第7話 お昼、一緒に食べない?

 ──あちこちから聞こえてくる生徒たちの喧噪をBGMに、俺は廊下を抜けて1-Aの札が刺さった教室へと入る。


 三十六人分の机が並べられた教室内には、すでに多くのクラスメイトが登校していた。彼らは思い思いに、仲の良い友達と談笑しながらホームルームの開始まで時間を潰している。


「おはよう、大堂」


「ああ、おはよう」


 良く知らないクラスメイトと友達みたいに挨拶を交わし、俺は教室後方にある窓際の席へと向かう。


 そして、自分の机にカバンを置いて椅子へと腰かける。と、教室中央の席へと視線を移した。


 そこに、ワンサイドアップがピョコピョコと動いているのを確認。


 どうやら、すでに尾美苗は教室へと来ていた様で、特に誰とも話すこと無く、ひとり熱心にスマホにかじりついている。

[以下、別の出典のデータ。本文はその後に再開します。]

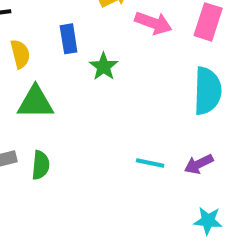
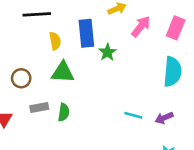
pink arrow: (153, 23) -> (141, 26), turned -75
blue rectangle: (69, 39) -> (86, 33), size x1.5

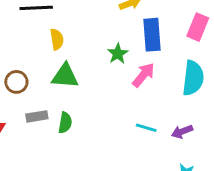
pink arrow: (141, 26) -> (143, 75), moved
blue rectangle: (86, 33) -> (152, 35), moved

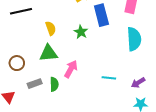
yellow semicircle: (57, 39) -> (51, 28), moved
pink arrow: (143, 75) -> (71, 69), moved
purple arrow: (182, 132) -> (138, 83), moved

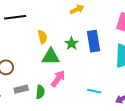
blue rectangle: (101, 15) -> (94, 41), moved
green triangle: (48, 53) -> (51, 57), moved

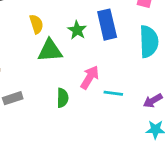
pink arrow: (58, 79) -> (90, 77), moved
green semicircle: (40, 92) -> (62, 98), moved

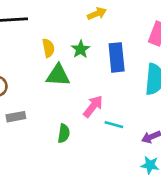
green star: (77, 30) -> (81, 49), moved
green semicircle: (62, 98) -> (64, 133), moved

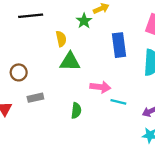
green star: (81, 49) -> (84, 21), moved
pink arrow: (93, 106) -> (100, 87), turned 60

 そんな彼女の姿を見ていると、似島の言いたいことが分かる様な気がしてきた。


 このままじゃお前、ずっと一人だぞって……


 学校どころか、社会人になっても、その先もずっと一人だぞって。それを似島は心配して、いきなり特訓とか言い出したんじゃないだろうか。


 幼い頃から一緒に過ごしてきた、幼馴染として。


 ……とは言え、俺もどちらかと言えば尾美苗側の人間ではある。友達が少なくて、一人でずっとラノベ読んでるしな。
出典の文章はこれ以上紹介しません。